BP 10: Posters: Molecular Motors

BP 10.4: Poster

Dienstag, 1. April 2014, 09:30–12:30, P1

Bimodal transport in a system of active and inactive kinesin-1 motors — •Lara Scharrel1,2, Rui Ma3, Frank Jülicher3, and Stefan Diez1,21B CUBE - Center for Molecular Bioengineering, Technische Universität Dresden, Germany — 2Max Planck Institute of Cell Biology and Genetics, Dresden, Germany — 3Max Planck Institute for the Physics of Complex Systems, Dresden, Germany

Long-range directional transport in cells is facilitated by microtubule-based motor proteins.
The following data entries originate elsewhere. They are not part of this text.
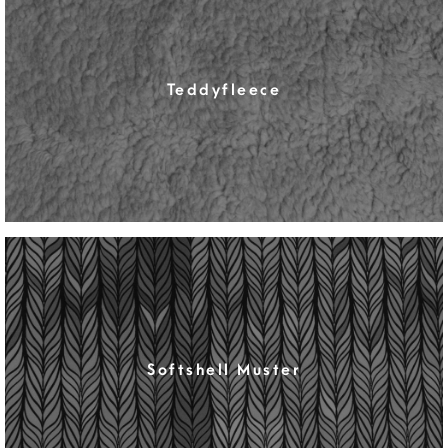
Teddyfleece
Softshell Muster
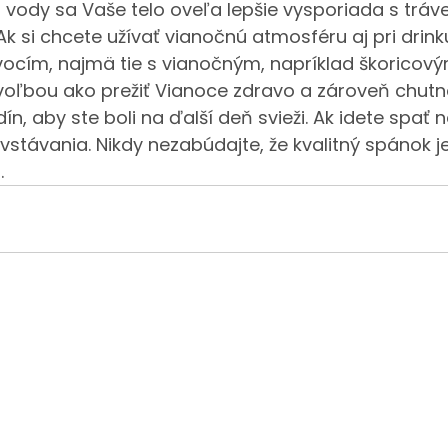
 vody sa Vaše telo oveľa lepšie vysporiada s tráv
. Ak si chcete užívať vianočnú atmosféru aj pri drink
vocím, najmä tie s vianočným, napríklad škorico
voľbou ako prežiť Vianoce zdravo a zároveň chutne
n, aby ste boli na ďalší deň svieži. Ak idete spať n
 vstávania. Nikdy nezabúdajte, že kvalitný spánok j
.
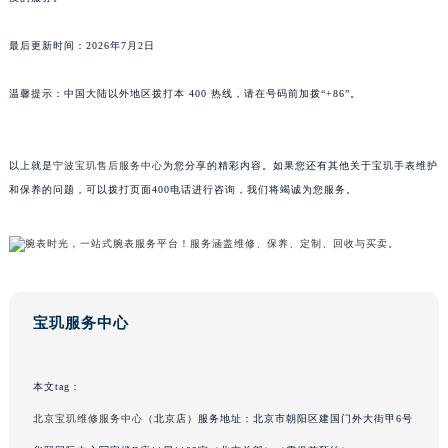
广东省梅州市梅江区金燕大道宝玑售后服务中心（需提前预约）
最后更新时间：2026年7月2日
广东省清远市清城区湖西路宝玑售后服务中心（需提前预约）
广东省汕头市龙湖区长平路宝玑售后服务中心（需提前预约）
温馨提示：中国大陆以外地区拨打本 400 热线，请在号码前加拨“+86”。
广东省汕尾市城区香洲街道园林社区翠园街宝玑售后服务中心（需提前预约）
广东省韶关市武江区芙蓉新区与老城中心交汇处宝玑售后服务中心（需提前预约）
广东省深圳市罗湖区深南东路5001号华润大厦17层1701室宝玑售后服务中心（需提前预约）
以上就是
宁波宝玑售后服务中心
为您分享的精彩内容。如果您还有其他关于宝玑手表维护
广东省阳江市江城区东风一路宝玑售后服务中心（需提前预约）
和保养的问题，可以拨打页面400电话进行咨询，我们将竭诚为您服务。
广东省云浮市云城区金山路宝玑售后服务中心（需提前预约）
广东省湛江市赤坎区观海北路宝玑售后服务中心（需提前预约）
广东省肇庆市端州区信安大道与砚都大道交汇处宝玑售后服务中心（需提前预约）
广西壮族自治区百色市右江区中山二路宝玑售后服务中心（需提前预约）
宝玑服务中心
广西壮族自治区北海市海城区北京路宝玑售后服务中心（需提前预约）
广西壮族自治区崇左市江州区石景林街道友谊大道与丽川路交汇处宝玑售后服务中心（需提前预约）
广西壮族自治区防城港市港口区金花茶大道宝玑售后服务中心（需提前预约）
本文tag：
广西壮族自治区贵港市港北区港城街道布山大道与仙衣路交叉口宝玑售后服务中心（需提前预约）
北京宝玑维修服务中心
（北京店）服务地址：北京市朝阳区建国门外大街甲6号
广西壮族自治区桂林市秀峰区红岭路宝玑售后服务中心（需提前预约）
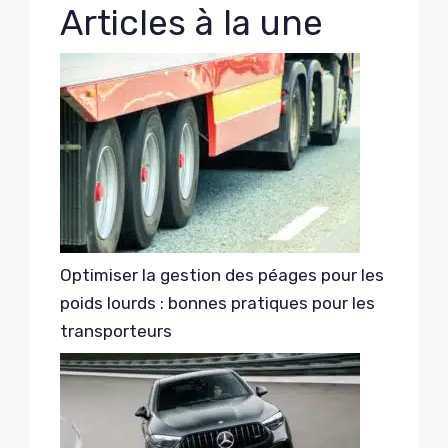
Articles à la une
Optimiser la gestion des péages pour les
poids lourds : bonnes pratiques pour les
transporteurs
One example is transport in a neuron where groups of motor proteins, such as kinesin-1 and cytoplasmic dynein, ensure the supply and clearance of cellular material along the axon. Defects in axonal transport have been linked to Alzheimer and other neurodegenerative diseases. However, it is not known how in detail multi-motor transport is impaired if a fraction of motors is defective. To mimic impaired multi-motor transport in vitro, we performed gliding motility assays with varying fractions of active kinesin-1 and inactive kinesin-1 mutants. We found that impaired transport manifests in multiple motility modes: (i) a fast mode with gliding at single-molecule velocity, (ii) a slow mode with gliding at close-to zero velocity or stopping, and (iii) a mode with switches between fast and slow mode. Notably, the transition from fast to slow mode occurred at a threshold fraction of active motors. Furthermore, we developed a theoretical description which explains the bimodal motility as well as the sharp transitions between fast and slow motility. Our results demonstrate that, depending on the fraction of active motors, impaired multi-motor transport is either performed close to full speed or is out of action.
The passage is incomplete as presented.